5 Takeaways From Online Holiday Shopping 2010
Every fall we see a surge of speculation leading up to the holiday shopping season. Will consumers spend more this year? What should digital marketers do differently to keep pace with consumer demands?
Rarely do retailers look back afterward to ask themselves, "How did we really do and what can we learn from it"
Baynote surveyed 500 U.S. shoppers about their online experience this holiday season. Shoppers provided their thoughts on online retailers' behavioral retargeting and privacy practices, mobile and social features, offers and promotions, and product merchandising approaches.

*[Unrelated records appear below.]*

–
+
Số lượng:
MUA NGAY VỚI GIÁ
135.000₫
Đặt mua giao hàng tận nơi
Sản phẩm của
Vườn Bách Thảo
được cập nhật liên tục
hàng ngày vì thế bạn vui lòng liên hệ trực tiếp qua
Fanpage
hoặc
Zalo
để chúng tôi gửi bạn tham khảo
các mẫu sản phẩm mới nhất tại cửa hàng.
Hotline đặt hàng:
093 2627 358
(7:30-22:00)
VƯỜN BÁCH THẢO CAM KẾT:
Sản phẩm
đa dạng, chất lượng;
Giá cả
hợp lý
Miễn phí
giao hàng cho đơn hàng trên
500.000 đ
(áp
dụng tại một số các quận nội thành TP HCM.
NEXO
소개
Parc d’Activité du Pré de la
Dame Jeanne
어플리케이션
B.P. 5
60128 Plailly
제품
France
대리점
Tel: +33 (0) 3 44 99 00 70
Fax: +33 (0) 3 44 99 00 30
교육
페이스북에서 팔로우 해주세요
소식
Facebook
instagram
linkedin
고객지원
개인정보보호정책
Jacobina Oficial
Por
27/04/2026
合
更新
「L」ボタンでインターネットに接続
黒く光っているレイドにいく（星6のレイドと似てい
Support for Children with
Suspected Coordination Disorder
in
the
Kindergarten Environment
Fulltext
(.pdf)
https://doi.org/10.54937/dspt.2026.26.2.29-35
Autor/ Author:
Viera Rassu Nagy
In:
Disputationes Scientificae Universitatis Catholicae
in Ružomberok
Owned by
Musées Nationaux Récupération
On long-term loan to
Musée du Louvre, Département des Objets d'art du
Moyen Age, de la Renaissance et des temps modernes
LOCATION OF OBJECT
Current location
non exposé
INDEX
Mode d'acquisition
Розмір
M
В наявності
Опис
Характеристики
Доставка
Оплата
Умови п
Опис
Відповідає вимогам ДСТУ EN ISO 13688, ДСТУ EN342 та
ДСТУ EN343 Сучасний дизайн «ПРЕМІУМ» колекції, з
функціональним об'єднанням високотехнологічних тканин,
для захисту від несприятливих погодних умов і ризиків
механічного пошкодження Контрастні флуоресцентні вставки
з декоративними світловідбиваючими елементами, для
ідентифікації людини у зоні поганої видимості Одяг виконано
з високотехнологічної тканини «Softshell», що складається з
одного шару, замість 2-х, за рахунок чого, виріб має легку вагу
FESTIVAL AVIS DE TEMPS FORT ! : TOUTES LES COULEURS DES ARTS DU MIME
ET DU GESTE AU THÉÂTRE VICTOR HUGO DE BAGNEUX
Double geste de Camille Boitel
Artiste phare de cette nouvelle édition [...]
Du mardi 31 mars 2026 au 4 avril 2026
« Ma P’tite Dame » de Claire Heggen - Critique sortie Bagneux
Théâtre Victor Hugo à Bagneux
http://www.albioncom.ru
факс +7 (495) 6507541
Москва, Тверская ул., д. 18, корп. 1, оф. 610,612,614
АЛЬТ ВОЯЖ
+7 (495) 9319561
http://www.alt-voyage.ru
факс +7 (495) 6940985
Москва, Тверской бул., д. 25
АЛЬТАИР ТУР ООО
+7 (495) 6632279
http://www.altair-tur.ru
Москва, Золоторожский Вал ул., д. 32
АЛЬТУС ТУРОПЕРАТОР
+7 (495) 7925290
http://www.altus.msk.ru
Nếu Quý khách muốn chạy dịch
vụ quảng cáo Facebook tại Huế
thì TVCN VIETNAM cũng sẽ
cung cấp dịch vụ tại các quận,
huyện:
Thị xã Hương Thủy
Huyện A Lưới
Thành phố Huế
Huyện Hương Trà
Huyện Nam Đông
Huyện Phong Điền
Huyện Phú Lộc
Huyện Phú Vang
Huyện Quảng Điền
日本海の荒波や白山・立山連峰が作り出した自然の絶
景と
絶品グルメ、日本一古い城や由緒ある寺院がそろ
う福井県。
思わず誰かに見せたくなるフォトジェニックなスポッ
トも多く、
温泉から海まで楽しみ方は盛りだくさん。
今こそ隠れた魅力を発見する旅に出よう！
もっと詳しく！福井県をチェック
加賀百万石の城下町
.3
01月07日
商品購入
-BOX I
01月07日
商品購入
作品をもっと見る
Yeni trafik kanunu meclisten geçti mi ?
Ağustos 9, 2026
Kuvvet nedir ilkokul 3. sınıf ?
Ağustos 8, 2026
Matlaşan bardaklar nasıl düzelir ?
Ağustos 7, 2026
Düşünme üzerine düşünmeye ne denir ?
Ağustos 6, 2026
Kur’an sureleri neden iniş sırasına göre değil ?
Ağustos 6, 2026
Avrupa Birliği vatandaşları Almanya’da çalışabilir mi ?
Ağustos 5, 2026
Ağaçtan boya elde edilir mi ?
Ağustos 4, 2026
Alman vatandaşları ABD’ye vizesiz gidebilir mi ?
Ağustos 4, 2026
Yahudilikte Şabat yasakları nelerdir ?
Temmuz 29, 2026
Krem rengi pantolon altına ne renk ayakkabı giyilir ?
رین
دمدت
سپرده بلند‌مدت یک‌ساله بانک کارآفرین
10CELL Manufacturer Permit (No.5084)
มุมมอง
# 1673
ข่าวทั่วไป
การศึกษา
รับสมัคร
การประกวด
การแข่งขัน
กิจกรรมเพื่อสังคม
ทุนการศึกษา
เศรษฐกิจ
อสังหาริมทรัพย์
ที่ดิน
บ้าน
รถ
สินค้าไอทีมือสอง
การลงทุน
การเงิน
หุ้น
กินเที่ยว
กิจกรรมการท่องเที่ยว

Some interesting results from the survey include the following:
- 55 percent rated their online shopping experience as "good," equivalent to a "B" grade;
- 57 percent said they'd like online retailers to improve their site navigation, and 54 percent said the same for site search;
- 58 percent experienced retargeting, the practice of targeting consumers with advertisements after they've clicked on a product or promotion but didn't make a purchase in that session;
- 54 percent said they felt retargeting was an invasion of their privacy, and 48 percent are turned off by retailers who use it;
- 84 percent are hesitant or unwilling to share their personal information with retailers to personalize their online experience;
- 13 percent used mobile phones to make holiday purchases this year, while 18 percent used them for comparison shopping; and
- 31 percent were influenced by promotions on Facebook, 17 percent by promotions on Twitter and 20 percent by mobile-based promotions.
What can retailers learn from these findings? They certainly show room for growth and signal the rising influence mobile and social marketing has on consumers' online shopping experiences.
Here are five tips to help you turn last year's "B" grade into an "A" in 2011:
- Listen to your customers and start improving site search and navigation. Making it easier for visitors to find products is a natural way to increase margins and keep them coming back to your site. Conduct regular tests to ensure your site is easy to navigate.
- Prioritize personalization, but be careful not to violate privacy. The large majority of consumers are hesitant or unwilling to share their personal information to receive a more personalized experience. Retailers should strongly consider asking visitors if they want to opt in to their profile-based personalization practices.
- Tread lightly with retargeting. Retargeting can cause serious damage to your brand equity. To avoid appearing like you're stalking customers, Forrester analyst Emily Riley recommends marketers prioritize data testing to find factors that generate lift first and only then cautiously test targeted creative.
- Expand digital promotions to social media. The survey proved most consumers' purchases weren't influenced by Twitter or Facebook promotions. The percentage that was influenced, is too sizable to ignore. The opportunity to reach buyers via social media will only increase as it becomes pervasive to the online experience.
- Formulate a mobile strategy. Although consumer behavior still lags retailers’ investments in mobile commerce strategies, I expect to see many more people using smartphones to research and purchase products this year. Retailers that capitalize on the opportunity will thrive.